Последовав за ней на кухню, я услышал, что хозяева дома делают все возможное, чтобы не встревожить большевистских медведей. Однако, убедившись за время нашей дружбы, что я мальчик умный и добрый, госпожа Рингель решается сообщить мне, что даже теперь, когда плоньский коротышка[193] деспотически правит своим народом, они с Генрихом хранят верность Габсбургскому дому. Прислонив медный щит к ящику со льдом, она чуть отодвинула штору кухонного окна и позволила солнечным лучам озарить отчеканенного на нем двуглавого орла и императорскую корону над ним.
— Сохрани в своем сердце эту картину, мой мальчик! — высокопарно произнесла госпожа Рингель.
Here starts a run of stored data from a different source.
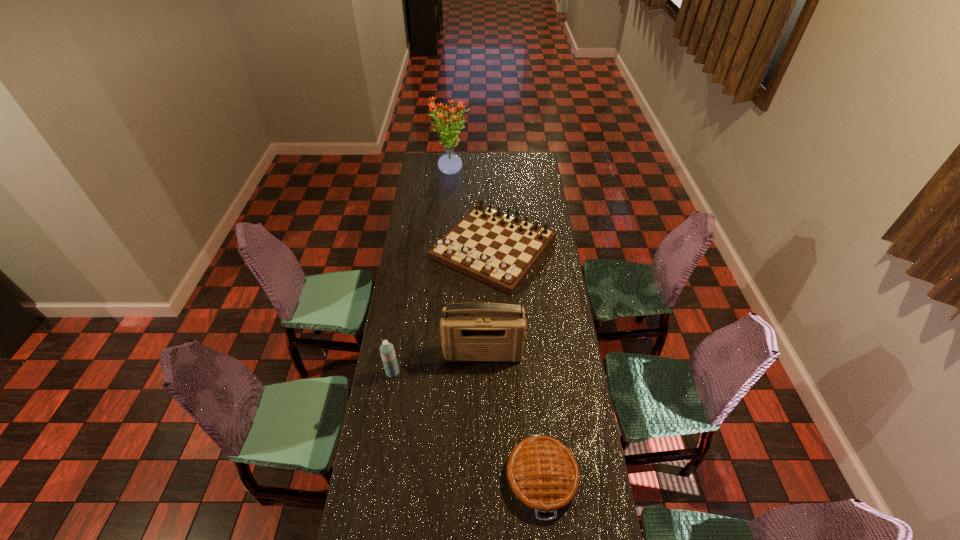 Image resolution: width=960 pixels, height=540 pixels. I want to click on vacant space in between the farthest object and the water bottle, so click(422, 273).

In order to click on empty space between the pie and the third farthest object in this screenshot , I will do `click(513, 415)`.

Identify the location of vacant space that is in between the third farthest object and the second farthest object. (489, 301).

The height and width of the screenshot is (540, 960). Identify the location of object that is the third nearest to the water bottle. (542, 472).

This screenshot has height=540, width=960. In order to click on object that ranks as the second closest to the leftmost object in this screenshot , I will do `click(499, 249)`.

Locate an element on the screen. The height and width of the screenshot is (540, 960). vacant position in the image that satisfies the following two spatial constraints: 1. on the front side of the flower arrangement; 2. on the left side of the shortest object is located at coordinates (427, 477).

At what (x,y) coordinates should I click in order to perform the action: click on vacant position in the image that satisfies the following two spatial constraints: 1. on the front-facing side of the shortest object; 2. on the left side of the fourth shortest object. Please return your answer as a coordinate pair (x, y). Looking at the image, I should click on (484, 477).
Мне с трудом удалось утаить улыбку, когда она выразила уверенность, что я впервые имею честь лицезреть великолепный герб Австро-Венгерской империи. В ящике бабушкиного стола, рядом с фотографиями ее внуков, пузырьком камфары, защищавшей, как она полагала, от полиомиелита, и письмовника, из которого она заимствовала черновики писем, отправлявшихся ею дочери Элке в Зюйд-Африку, долгие годы хранилась пачка серо-голубых облигаций выигрышного займа с отпечатанными на них ярко-синими двуглавыми орлами. Перед наступлением праздника Песах бабушка удаляла осевшую на облигации пыль, выбивая толстую пачку о подоконник. Если бы ее покойный муж не был слепым почитателем Фройма-Йосла[194], всякий раз говорила она при этом, имевшиеся у него деньги были бы потрачены на покупку земельного участка у Яффской дороги, доходами от которого кормились бы и мы, и наши потомки. Но свои деньги он предпочел израсходовать на приобретение цветных бумажек, негодных даже на то, чтобы обклеивать ими стены.